One 97 Communications Limited (OCL) that owns the brand Paytm, India’s leading payments and financial services distribution company and the pioneer of QR, Soundbox and mobile payments, has announced its financial results for the first quarter of FY25 (Q1 FY2025), registering a rebound in key metrics.
The financial results of the company in line with guidance provided during the previous quarter.
The company has reported an operating revenue of ₹1,502 Cr, with Earnings before Interest, Tax, Depreciation, and Amortisation (EBITDA) loss standing at ₹792 Cr. EBITDA before ESOP stood at loss of ₹545 Cr, as stated previously.
For the company, the full financial impact of the recent disruptions is visible in Q1 FY2025. The company also stated that revenue and profitability will improve, with growth in merchant payment operating metrics including GMV, accelerated merchant reactivation and growing merchant base, along with continued focus on cost optimisation.
Revenue from financial services amounted to ₹280 Cr, while revenue from marketing services was ₹321 Cr. During the quarter, contribution profit was at ₹755 Cr, with a 50% margin.
Paytm spokesperson said, “We are seeing a rebound in our merchant operating metrics and stability in our consumer base, demonstrating our path to recovery. This also indicates the continued confidence of our merchant partners and consumers on our platform, and we are grateful for the trust of our stakeholders. With Q1 illustrating the full impact of recent disruptions, we are confident in our trajectory towards sustained growth going forward.”
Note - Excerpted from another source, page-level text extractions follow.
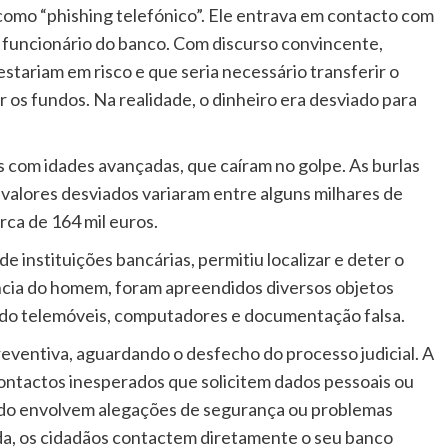
mo “phishing telefónico”. Ele entrava em contacto com
m funcionário do banco. Com discurso convincente,
stariam em risco e que seria necessário transferir o
 os fundos. Na realidade, o dinheiro era desviado para
as com idades avançadas, que caíram no golpe. As burlas
 valores desviados variaram entre alguns milhares de
rca de 164 mil euros.
 instituições bancárias, permitiu localizar e deter o
ência do homem, foram apreendidos diversos objetos
indo telemóveis, computadores e documentação falsa.
preventiva, aguardando o desfecho do processo judicial. A
contactos inesperados que solicitem dados pessoais ou
ndo envolvem alegações de segurança ou problemas
a, os cidadãos contactem diretamente o seu banco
The company continues to have a strong balance sheet with ₹8,108 Cr of cash on books. It also holds stock acquisition rights in PayPay Corporation (5.4% stake, once exercised).
Q1 FY 2025 Financial Highlights:
1. Merchant Payment Operating Metrics Rebound to January 2024 levels
The company said that new merchant signups on its platform reached January 2024 levels. Further, accelerated efforts towards redeploying devices from inactive to new merchants have resulted in an increase in merchant subscriber (or device merchant) base to 1.09 Cr. The Noida-headquartered payments major said that it expects net device merchant additions to reach previous run rates by Q3 FY 2025.
Daily average GMV (excluding disrupted products) has shown consistent improvement during the quarter and will remain positive as it nears January 2024 levels. Overall gross merchandise value (GMV) has been growing month-on-month (MoM) and is Rs 4.3 lakh crore for the June quarter.
2. GMV per consumer increasing, stablising metrics
The company highlighted that its total monthly transacting user base has stabilised at ~7.8 crore by the end of June, highlighting strong user affinity for Paytm’s platform and retention. Paytm further added that it is awaiting permissions to onboard new UPI consumers, which will result in further growth of its MTU base.
3. Cost optimisation continues to be focus
As part of its earnings release, the company emphasised that it remains committed to managing its overall cost structure. The company has achieved 9% reduction quarter on quarter in employee costs, as part of its goal to save ₹400-500 Cr annually.
4. Driving monetisation through loans, wealth, insurance distribution
Paytm has been keenly focused on distributing tailored offerings to its consumers across categories of loans, wealth products and insurance.
The company stated that it has seen a strong product-market fit for distribution of its shop insurance offerings by leveraging merchant insights. On the consumer side, it has seen good traction with embedded and DIY insurance products such as motor insurance. On the health insurance front, it is offering differentiated products that combine Health Insurance, Health-care, and OPD benefits and has also launched protection plans for merchant partners. It will also look to enhance credit distribution by diversifying lending products and partners and expand secured lending products.
5. Disclosures regarding PayPay
The company also said that it holds stock acquisition rights in PayPay Corporation (5.4% stake, once exercised).
6. Focus areas
The company also said that it will focus on leading the market with merchant payment innovations, including introducing new devices and aggregation of various merchant discount rate (MDR)-bearing payment instruments. The company will allocate more resources to Insurance distribution and Mutual Fund distribution, which offer large monetisation opportunities.